Okay. No problem. Often happens. One panel disagrees with another. Unlike in the Ninth Circuit, there's no horizontal precedent in the Court of Appeal, so that's perfectly fine.
So, initially, all I was going to say was after today's opinion, this clearly becomes a matter as to which the California Supreme Court should grant review. The issue -- pretrial reductions of wobblers -- happens not infrequently, and now you have two opinions with directly contrary holdings. You don't want the law to depend entirely on what panel you happen to draw, so, sure, go ahead and grant review and figure it out.
Simple.
But then I looked up the earlier opinion.

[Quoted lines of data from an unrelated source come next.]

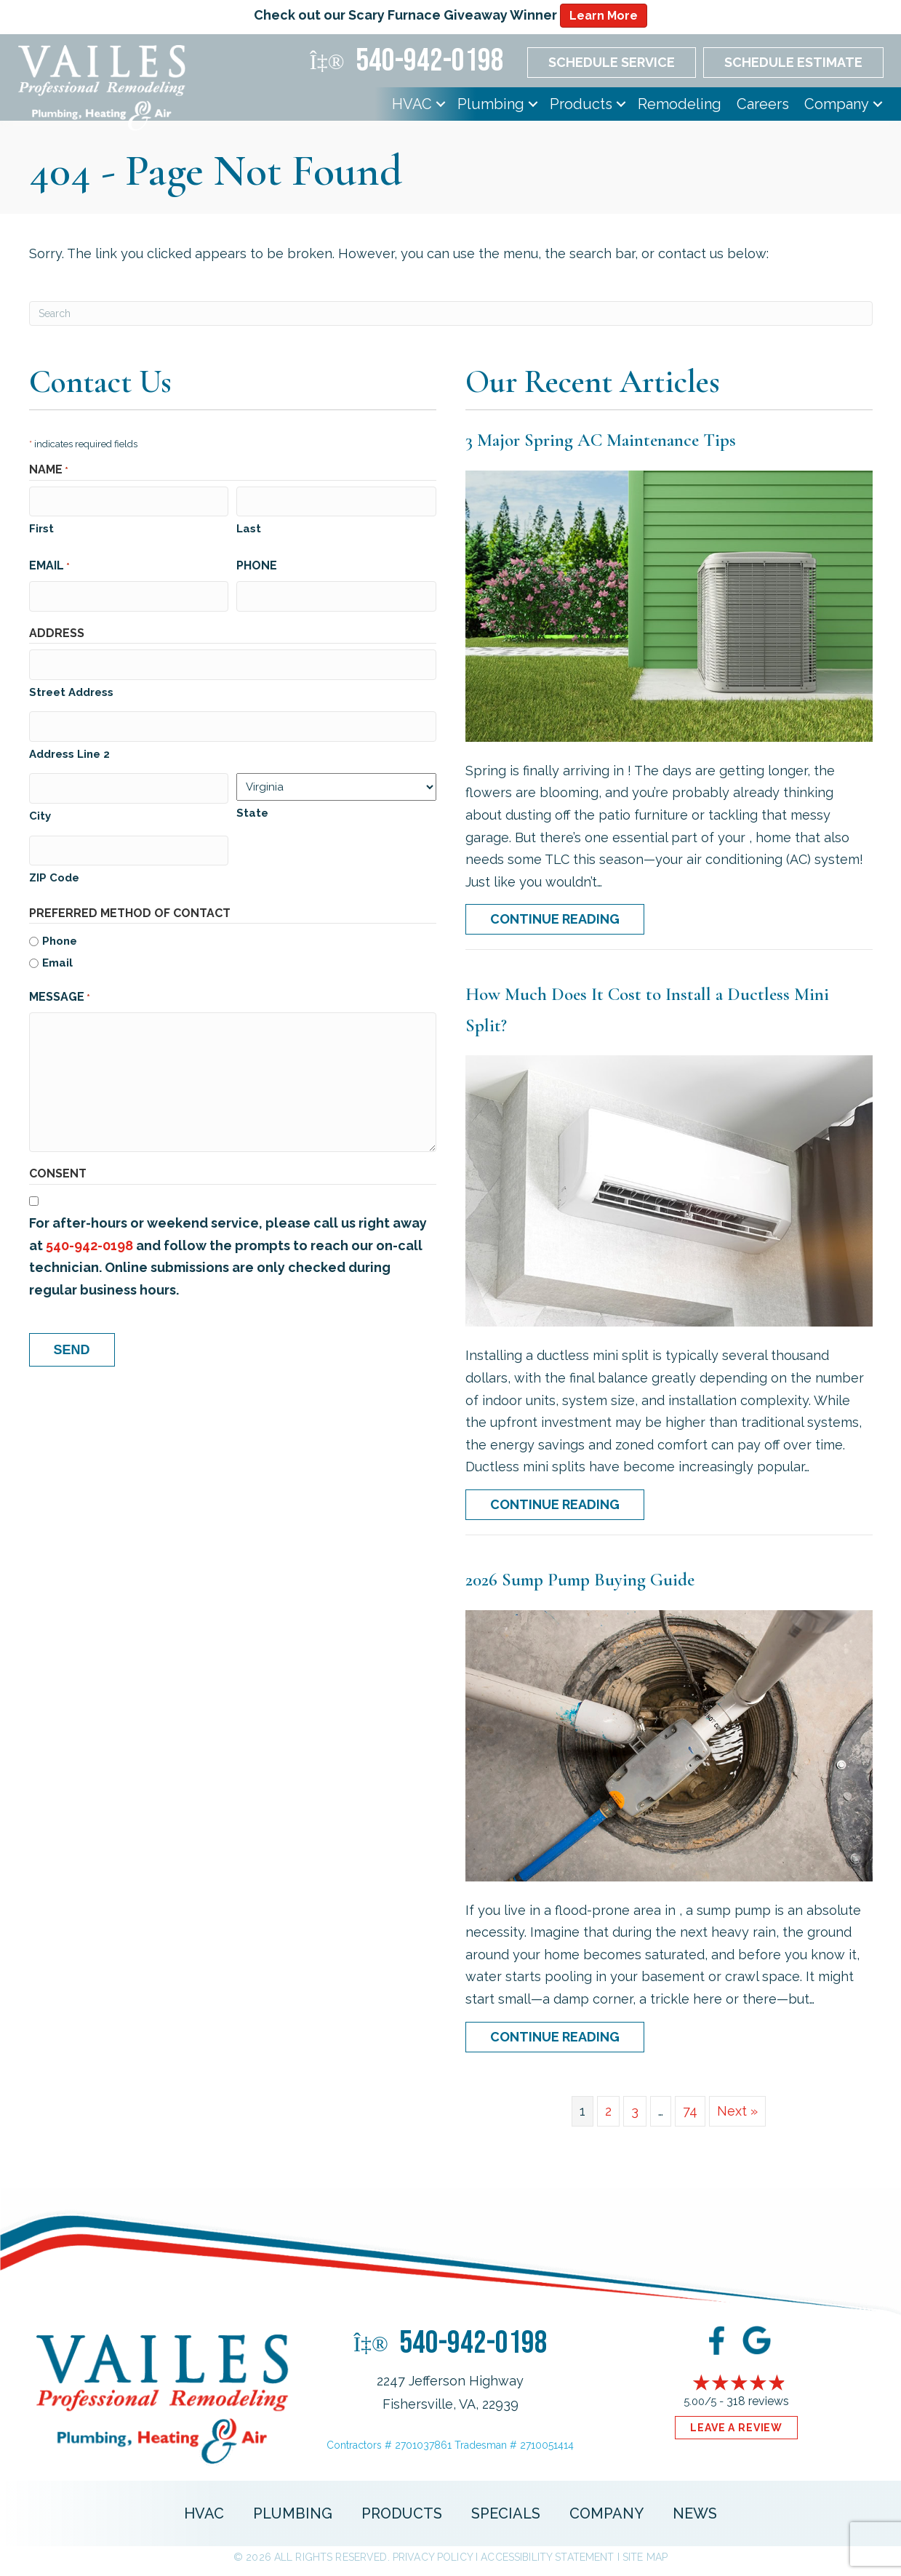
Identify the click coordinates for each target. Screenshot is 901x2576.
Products (581, 104)
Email (49, 564)
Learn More (603, 16)
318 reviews (757, 2401)
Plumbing (490, 104)
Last (248, 527)
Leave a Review (736, 2427)
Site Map (645, 2557)
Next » (737, 2111)
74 (690, 2111)
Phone (256, 563)
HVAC (412, 104)
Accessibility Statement (547, 2557)
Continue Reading (555, 919)
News (695, 2513)
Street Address (71, 687)
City (40, 807)
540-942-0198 (89, 1235)
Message (59, 988)
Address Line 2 (69, 747)
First (41, 527)
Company (836, 104)
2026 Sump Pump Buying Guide (579, 1580)
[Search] (451, 313)
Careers (763, 104)
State (252, 806)
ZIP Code (54, 867)
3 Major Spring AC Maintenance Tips (600, 440)
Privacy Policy (433, 2557)
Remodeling (679, 104)
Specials (505, 2513)
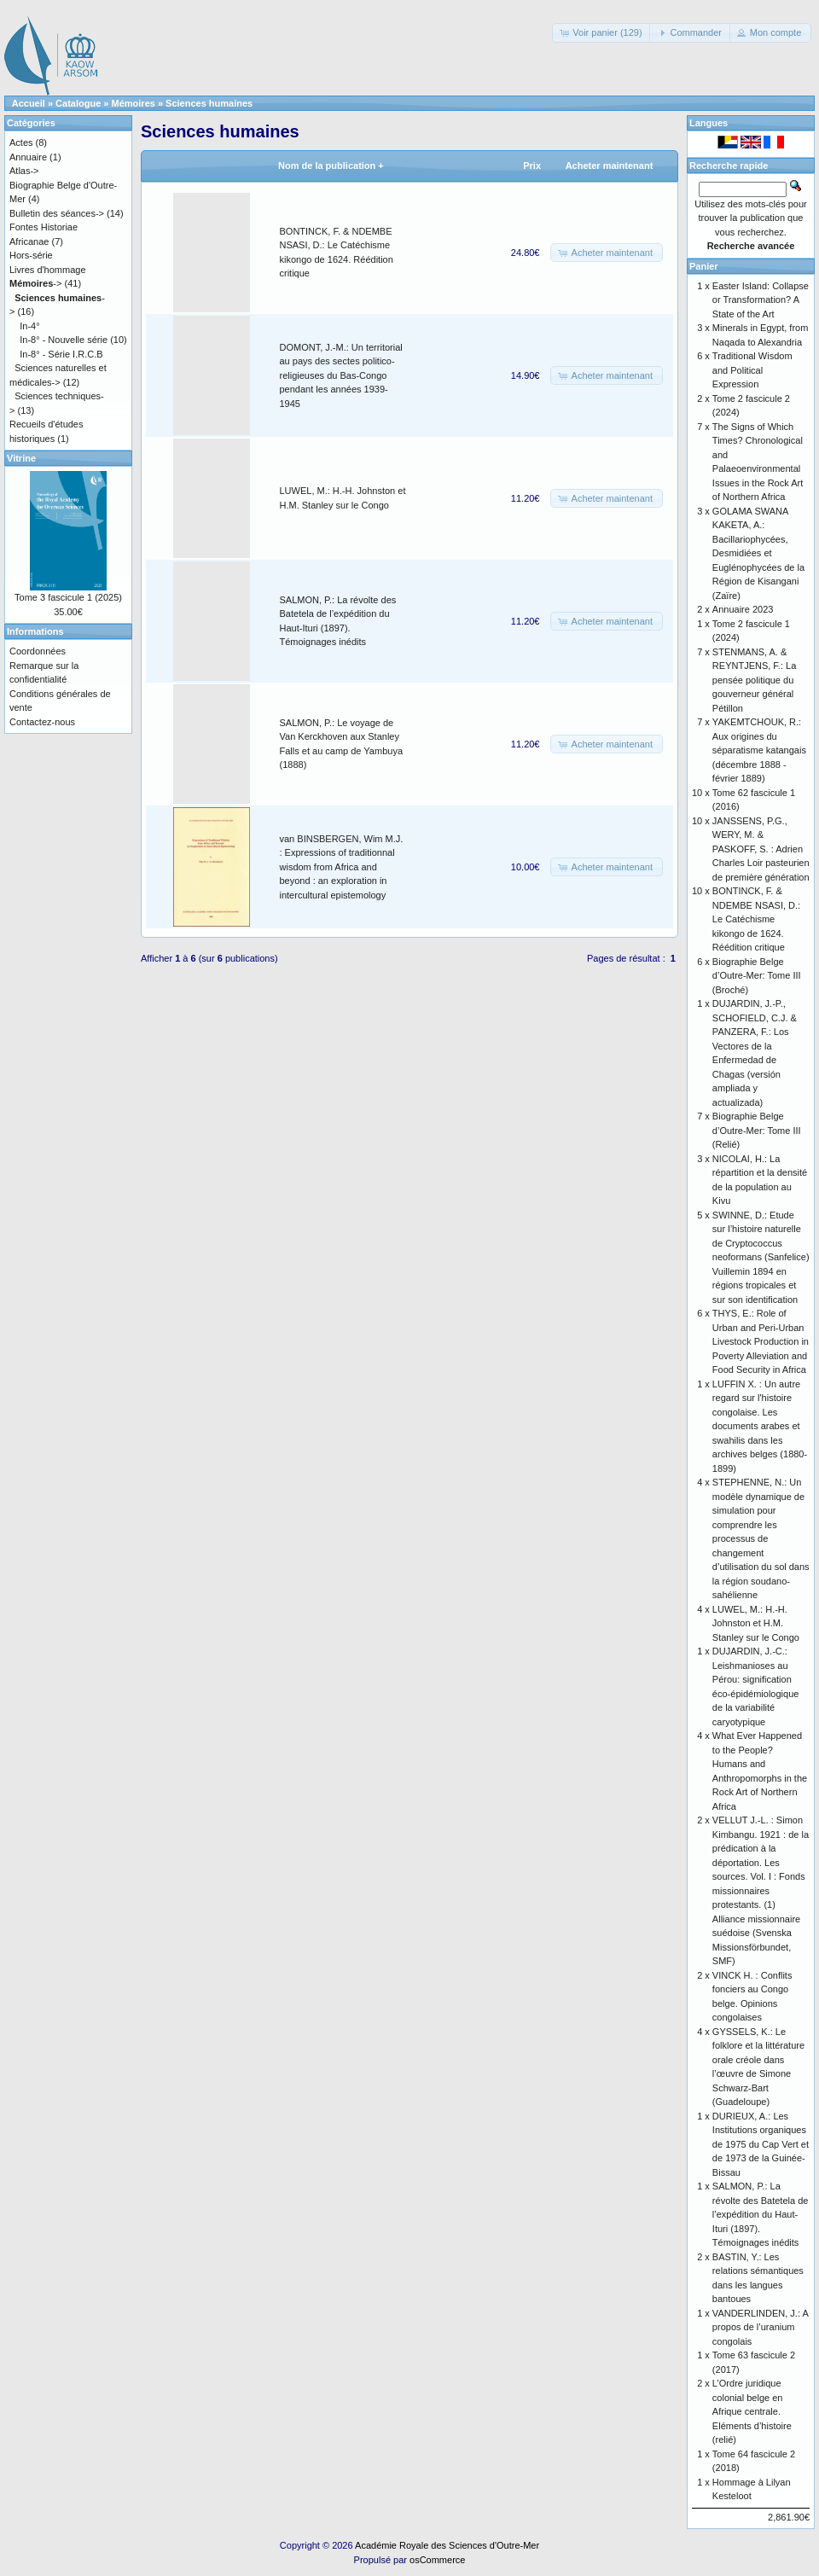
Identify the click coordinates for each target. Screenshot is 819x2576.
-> (35, 283)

From the language of today's opinion, I had assumed that, as usual, it was from another district. ("We disapprove of the holding in Bartholomew.") But when I looked up the earlier opinion, I noticed that -- unmentioned by today's opinion -- it was from the same district; the Second. Not crazy unusual, since Los Angeles is a big county (plus Ventura, Santa Barbara, and San Luis Obispo), with lots of different divisions. But then I also noticed that the prior opinion was also from the same division in the Second, the Sixth.

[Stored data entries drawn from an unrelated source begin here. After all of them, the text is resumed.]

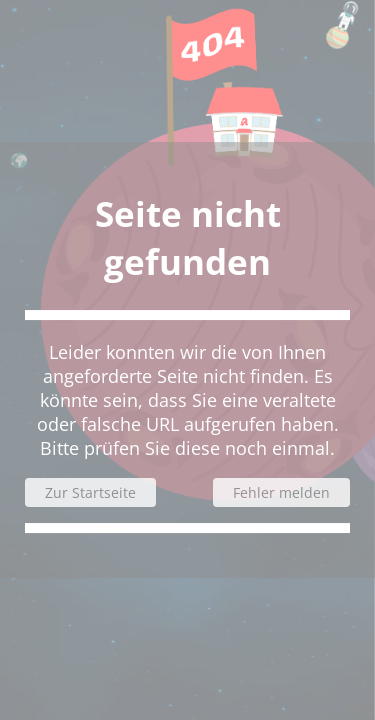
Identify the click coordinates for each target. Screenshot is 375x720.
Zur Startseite (90, 492)
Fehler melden (281, 492)
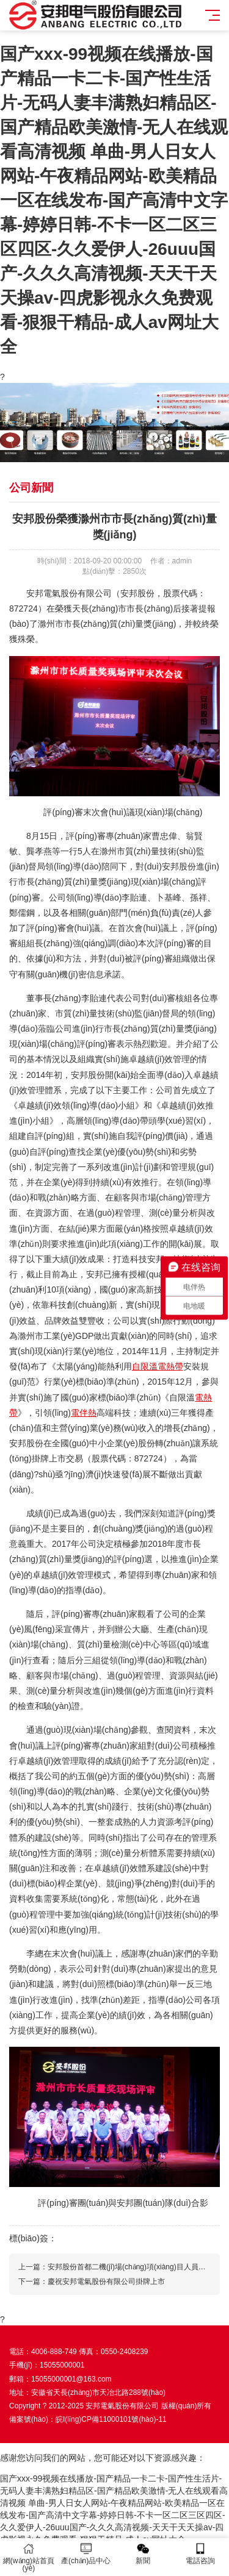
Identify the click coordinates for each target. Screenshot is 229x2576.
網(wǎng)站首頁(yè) (28, 2557)
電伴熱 (83, 1413)
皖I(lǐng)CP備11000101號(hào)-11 (111, 2419)
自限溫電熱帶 (157, 1366)
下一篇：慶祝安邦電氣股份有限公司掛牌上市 (91, 2281)
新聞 (143, 2553)
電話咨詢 (200, 2553)
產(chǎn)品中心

Now, that's really unusual.
But then it got even weirder. Because the majority opinion repeatedly notes that there was a dissent in the earlier opinion, and often quotes it. Okay. That's, again, not uncommon with horizonal splits. But what the opinion today never expressly mentions is that the dissent in that earlier opinion -- published ten months ago, I might add -- was the same justice who authors today's opinion: Justice Yegan. You only find that out if you compare the opinion's parenthetical mention of the dissent ("A dissenting opinion contended that an appeal is permissible under these two subdivisions. (Bartholomew, supra, at pp. 780-785, dis. opn. of Yegan, J.)") with the last two words at the end of today's opinion ("YEGAN, J.").
I understand that authors often like to refer to themselves in the third person. But I think it bears mention at least somewhere that you were the dissent in that prior case. And that when the author says, as today's opinion does, that "We conclude the dissenting opinion is correct," that you're talking about yourself.
Yeah. Shockingly, the author believes that he's right.
But it gets even weirder.
I then look at the other justices. The author of the prior (November 2022) opinion was a retired judge from SLO sitting by designation. So obviously he's not on the panel for today's opinion. But Division Six only has four active judges, so there's often (though not always) some overlap. In the prior opinion, Justice Gilbert joined the majority. So I assumed that Justice Baltonado and/or Justice Cody from the Sixth -- and/or someone sitting by designation -- were on the panel and joined today's opinion to make it unanimous.
Justice Baltonado: Yep. On today's panel. Justice Cody? Nope. Someone sitting by designation? Nope.
Instead, Justice Gilbert was on both panels and in the majority in both cases. So he joined the majority opinion in Bartholomew ten months ago, over Justice Yegan's dissent, but today, joins Justice Yegan's opinion that says that Bartholomew was wrong.
With no concurring opinion to explain the changed vote.
I know that things get weird sometimes when you don't have horizontal precedent, and the whole stare decisis thing in the Court of Appeal is definitely different than what you see in the federal system. But I don't recall seeing a justice change their vote so rapidly before. Much less without explanation.
In short, the more I read this opinion, the more things got curiouser and couriouser.
(Regardless, what I said at the outset still holds: the California Supreme Court should grant review in short order and decide what the correct rule is.)